Total frame: 23.69 ms (total transfer: 14.80 ms)

GTX480, 260.19.04b drivers, 2GHz Nehalem EP CPU:[/b]

glReadPixels: 4.82 ms
PBO glReadPixels: 3.47 ms (memcpy: 1.12 ms) total: 4.59 ms
glTexSubImage2D: 4.74 ms
PBO glTexSubImage2D: 4.92 ms (memcpy: 1.11 ms) total: 6.03 ms
glCopyTexSubImage2D: 0.08 ms
glGetTexImage: 9.97 ms

memcpy speed: 3303 MBytes/sec

Total frame: 37.81 ms (total transfer: 25.49 ms)

So faster than before, but still a 2.6X slowdown on GTX480 vs. GTX285 (before, was 3.8X slowdown).

So faster than before, but still a 2.6X slowdown on GTX480 vs. GTX285 (before, was 3.8X slowdown).

I guess this improvement is only due to faster memcpy (which I cannot explain).

Here is proof: 2.6 / 3.8 = 2252 / 3303

Could anyone download CUDA-Z (google it) and run in on both 480 and 285 cards in the same PC? There is a memory performance statistics when using CUDA. It should match the OpenGL (with and without PBO).

I thought I would jump into the fray. I too have been chasing this problem for about a week or so. Bought a 465 to test with our s/w. Linux, Centos 4.7. Our 9800 and 280 GTX cards ran circles around the 465 until we stopped the glread stuff, then the render speeds made sense.

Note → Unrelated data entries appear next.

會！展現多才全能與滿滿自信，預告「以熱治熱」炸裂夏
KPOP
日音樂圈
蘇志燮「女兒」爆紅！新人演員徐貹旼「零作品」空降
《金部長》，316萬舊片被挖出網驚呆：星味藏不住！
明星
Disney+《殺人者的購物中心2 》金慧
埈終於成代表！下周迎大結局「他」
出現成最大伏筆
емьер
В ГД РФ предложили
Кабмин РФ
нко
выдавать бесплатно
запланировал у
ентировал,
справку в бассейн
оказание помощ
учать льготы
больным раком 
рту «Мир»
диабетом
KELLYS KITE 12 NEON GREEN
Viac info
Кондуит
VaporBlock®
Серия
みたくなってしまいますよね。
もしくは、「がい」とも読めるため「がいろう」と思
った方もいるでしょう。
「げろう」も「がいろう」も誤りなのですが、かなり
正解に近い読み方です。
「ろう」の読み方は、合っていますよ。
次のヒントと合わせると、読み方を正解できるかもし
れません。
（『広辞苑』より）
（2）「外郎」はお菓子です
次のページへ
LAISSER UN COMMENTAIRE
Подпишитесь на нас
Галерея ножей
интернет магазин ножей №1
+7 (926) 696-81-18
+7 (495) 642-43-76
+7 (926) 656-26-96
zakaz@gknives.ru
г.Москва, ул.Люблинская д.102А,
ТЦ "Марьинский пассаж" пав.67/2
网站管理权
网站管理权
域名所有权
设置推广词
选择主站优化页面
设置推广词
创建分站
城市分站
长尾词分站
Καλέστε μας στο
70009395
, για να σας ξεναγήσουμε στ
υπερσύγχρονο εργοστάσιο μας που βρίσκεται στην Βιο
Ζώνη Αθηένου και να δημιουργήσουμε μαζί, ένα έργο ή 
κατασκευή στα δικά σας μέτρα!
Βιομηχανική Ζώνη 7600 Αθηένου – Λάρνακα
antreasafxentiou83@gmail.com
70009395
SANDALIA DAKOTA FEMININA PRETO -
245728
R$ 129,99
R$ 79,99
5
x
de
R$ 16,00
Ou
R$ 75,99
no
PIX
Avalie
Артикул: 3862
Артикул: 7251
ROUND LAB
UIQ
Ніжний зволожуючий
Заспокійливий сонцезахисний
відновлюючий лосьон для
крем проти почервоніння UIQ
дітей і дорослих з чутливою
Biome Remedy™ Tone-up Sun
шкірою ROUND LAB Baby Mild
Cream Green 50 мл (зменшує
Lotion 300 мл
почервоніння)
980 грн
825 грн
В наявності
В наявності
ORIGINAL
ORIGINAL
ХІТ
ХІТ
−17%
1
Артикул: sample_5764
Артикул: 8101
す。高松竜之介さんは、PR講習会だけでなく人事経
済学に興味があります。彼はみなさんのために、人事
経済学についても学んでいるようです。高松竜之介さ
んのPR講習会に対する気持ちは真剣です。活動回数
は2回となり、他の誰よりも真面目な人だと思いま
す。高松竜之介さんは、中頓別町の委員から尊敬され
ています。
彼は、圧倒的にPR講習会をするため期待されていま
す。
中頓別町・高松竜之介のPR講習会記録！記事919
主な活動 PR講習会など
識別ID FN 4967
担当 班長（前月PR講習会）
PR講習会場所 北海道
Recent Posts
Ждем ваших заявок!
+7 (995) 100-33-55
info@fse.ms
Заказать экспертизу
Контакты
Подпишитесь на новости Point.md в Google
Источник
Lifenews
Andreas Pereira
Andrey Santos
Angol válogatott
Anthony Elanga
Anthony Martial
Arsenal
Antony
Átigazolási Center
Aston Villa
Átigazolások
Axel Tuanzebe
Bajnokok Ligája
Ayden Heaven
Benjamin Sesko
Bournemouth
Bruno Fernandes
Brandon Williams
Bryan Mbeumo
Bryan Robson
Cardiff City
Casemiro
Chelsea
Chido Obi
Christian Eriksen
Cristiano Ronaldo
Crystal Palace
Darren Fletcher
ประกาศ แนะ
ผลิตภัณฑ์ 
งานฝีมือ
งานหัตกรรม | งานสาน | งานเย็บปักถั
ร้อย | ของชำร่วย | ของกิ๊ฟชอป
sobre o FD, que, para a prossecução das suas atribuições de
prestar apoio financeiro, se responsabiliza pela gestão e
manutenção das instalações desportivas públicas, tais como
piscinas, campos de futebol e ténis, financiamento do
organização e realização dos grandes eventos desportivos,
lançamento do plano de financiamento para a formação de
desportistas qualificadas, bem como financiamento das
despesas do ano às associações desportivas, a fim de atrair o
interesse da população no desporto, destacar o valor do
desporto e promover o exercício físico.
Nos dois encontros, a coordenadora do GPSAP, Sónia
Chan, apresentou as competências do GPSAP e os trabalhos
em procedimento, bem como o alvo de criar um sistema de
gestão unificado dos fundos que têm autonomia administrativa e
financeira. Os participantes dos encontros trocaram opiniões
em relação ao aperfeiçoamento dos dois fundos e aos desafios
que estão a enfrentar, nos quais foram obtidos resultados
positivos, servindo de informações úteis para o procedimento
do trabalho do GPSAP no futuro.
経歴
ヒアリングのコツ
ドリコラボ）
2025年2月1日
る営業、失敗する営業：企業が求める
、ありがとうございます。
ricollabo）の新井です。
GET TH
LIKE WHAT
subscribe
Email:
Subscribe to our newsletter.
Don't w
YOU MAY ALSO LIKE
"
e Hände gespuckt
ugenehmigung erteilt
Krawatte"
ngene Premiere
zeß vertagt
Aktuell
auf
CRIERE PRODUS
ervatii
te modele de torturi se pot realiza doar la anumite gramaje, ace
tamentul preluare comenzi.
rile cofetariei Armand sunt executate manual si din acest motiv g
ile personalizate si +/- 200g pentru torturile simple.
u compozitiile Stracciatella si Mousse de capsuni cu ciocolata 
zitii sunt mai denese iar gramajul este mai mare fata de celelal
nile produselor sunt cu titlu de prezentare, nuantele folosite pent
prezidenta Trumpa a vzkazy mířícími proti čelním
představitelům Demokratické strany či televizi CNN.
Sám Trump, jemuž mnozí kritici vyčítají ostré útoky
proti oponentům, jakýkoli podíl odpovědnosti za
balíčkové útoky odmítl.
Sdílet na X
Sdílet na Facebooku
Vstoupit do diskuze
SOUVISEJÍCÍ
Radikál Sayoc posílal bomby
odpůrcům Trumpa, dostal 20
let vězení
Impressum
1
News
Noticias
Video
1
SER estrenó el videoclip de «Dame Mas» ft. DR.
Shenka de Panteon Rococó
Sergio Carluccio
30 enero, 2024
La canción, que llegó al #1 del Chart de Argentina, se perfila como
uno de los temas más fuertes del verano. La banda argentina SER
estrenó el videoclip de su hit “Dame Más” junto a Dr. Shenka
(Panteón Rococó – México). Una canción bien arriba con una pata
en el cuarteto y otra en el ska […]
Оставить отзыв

I have been hanging out at nvidia’s site trying to get answers… no luck. Wanted to try CUDA Z, but my OS libraries are out of date. So I am building a new OS disk… Anbody have anything new to report? --Mike

For what it is worth, I also tested a GTX 480 and got the same reuslts

My card is a GTX 460 which uses the Fermi GF104 GPU, a derivative of the Fermi GF100 GPU used in the GTX 465/470/480. This card unfortunately also suffers from slow glReadPixels speed, and seems to be a lot worse than the GF100 cards. :frowning: In transferBench, I get 22ms speed for glReadPixels in the beginning, but the odd thing is that if I let it run for about half a minute, it will improve to 18ms but at the same time, PBO glReadPixels and glGetTexImage become slightly slower by about 2ms.

As for memcopy speeds comparison between transferBench and CUDA-Z, CUDA-Z gives slower speed (5900MB/s Pinned, 4700MB/s Pageable) compared to transferBench (6900MB/s) for my GTX 460.

Well, turns out that I had Vsync on when I ran transferbench last time and got 22ms for glReadPixels. I tried it again after turning off Vsync this time and got much better speed at around 8ms. I guess it’s still slow though.

Just out of curiousity I tried installing the Quadro 260.78 beta drivers for my GTX 460 by modding the INF file, and I’m sad to say that it changed nothing at all with regards to glReadPixels speed. So, either it’s a hardware limitation in the 400-series cards, or the Quadro drivers is smart enough to know that it’s not running on an actual Quadro card and therefore doesn’t enable the Quadro-specific performance boost. I think it’s the latter.

GTX480, 261. dev drivers,devdriver_3.2_winvista-win7_64_261.00_general

Nvidia Corp/GeForce GTX 480/PCI SSE2 4.1.0
Card MFG: ASUS

Intel Core i7 x980 3.33GHz 12.0GB RAM Win7 64bit
Quote:
glReadPixels: 7.11 ms
PBO glReadPixels: 2.32 ms (memcpy: 0.46 ms) total: 2.77 ms
glTexSubImage2D: 1.09 ms
PBO glTexSubImage2D: 0.04 ms (memcpy: 0.50 ms) total: 0.52 ms
glCopyTexSubImage2D: 0.04 ms
glGetTexImage: 3.93 ms

memcpy speed: 7923 MBytes/sec

Total frame: 18.74 ms (total transfer: 14.91 ms)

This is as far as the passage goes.